When warm, cut the flapjack into squares and serve, or store in an airtight container.

And finally....Spiced Molasses Ginger Cookies. The scent of warm spices, a lovely chewy texture, the occasional heat from a bite of crystallized ginger. They remind me of my childhood Christmases. I chilled the dough and wished I hadn't as I like them to spread a bit more.

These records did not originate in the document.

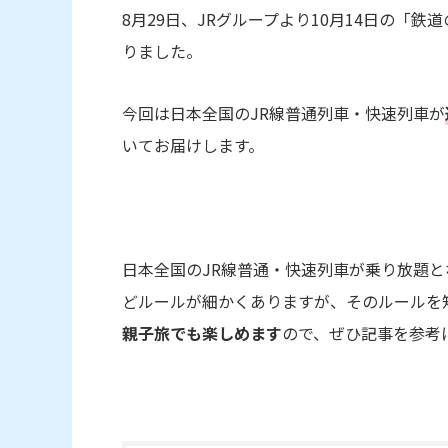
8月29日、JRグループより10月14日の「
りました。
今回は日本全国のJR線普通列車・快速列車
が
いてお届けします。
日本全国のJR線普通・快速列車が乗り放題
どルールが細かくありますが、
そのルールを
親子旅でも楽しめます
ので、ぜひ記事を参考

Spiced Molasses Ginger Cookies
From Epicurious

2 ½ cups all purpose flour
2 teaspoons baking soda
2 teaspoons ground cinnamon
1 ½ teaspoons ground ginger
1 teaspoon ground cloves
1 teaspoon salt
¼ cup finely chopped crystallized ginger
1 cup butter at room temperature
1 cup brown sugar
1 egg
¼ cup dark molasses
sugar for rolling

In a medium bowl whisk together the flour, baking soda, cinnamon, ginger, cloves, and salt. Stir in the crystallized ginger and set aside.
In the bowl of a stand mixer cream together the butter and brown sugar until light and fluffy, approximately 5 minutes. Add the egg and molasses and mix well to combine.
On low speed add the flour mixture. Scrape down bowl, cover with plastic wrap and refrigerate 1 hour or overnight.
Preheat the oven to 350 degrees F. Line baking sheets with parchment paper.
Roll the dough into balls roughly the size of walnuts. Roll the dough in sugar to heavily coat and then place on baking sheet.
Bake 10 minutes.


  1. Hey Shelly! I was literally logging on to my computer just now to send you a message for one of your favorite cookie recipes....and I saw this :) I am going to a cookie party on Friday with my Bible Study gals and am supposed to bring something that is not a "kid-cookie". Now I have several great options! Ketsi isn't big on sugar (yet) so I should be able to get these made without her flipping out. Hope you get a bit of the Christmas spirit going. I was just talking to Hannah about how I feel like we are in a bit of a strange place this Christmas season too. Miss you!

  2. Thanks for helping me bake the boys in. These look delicious. Especially interested in the halva cookie. Let's exchange.

  3. I am going to go on record and say that Flapjack is the worst possible name for a cookie, but I am really pleased with how they turned out.
    Kim, I hope that you have a great time at your cookie party, it sounds just like the kind of thing to get the Christmas MoJo flowing.

  4. Can I just say? I so enjoy your blogging!

  5. Um, you just saved me hours of online searching for new recipes to try this holiday! I'm officially on mat leave as of Friday and quickly approaching nesting mode... And I think Christmas baking is going to soothe that itch! Can't wait to try these - esp the halva treat! :)

  6. Halva flapjacks. You're too good to be true. Is Miss LM eating those by the bucketload? I'm jealous. And I'm going to try 'em! This list is full of all the flavors and scents that make this house happy: dark chocolate, ginger, tahini,'s like you read our Christmas minds.

  7. As per Julie, the Halva cookies are now Haystacks and not Flapjacks. You'll love them I just know it. LM did stop by after lunch to inquire if any were in the office:) Miss you.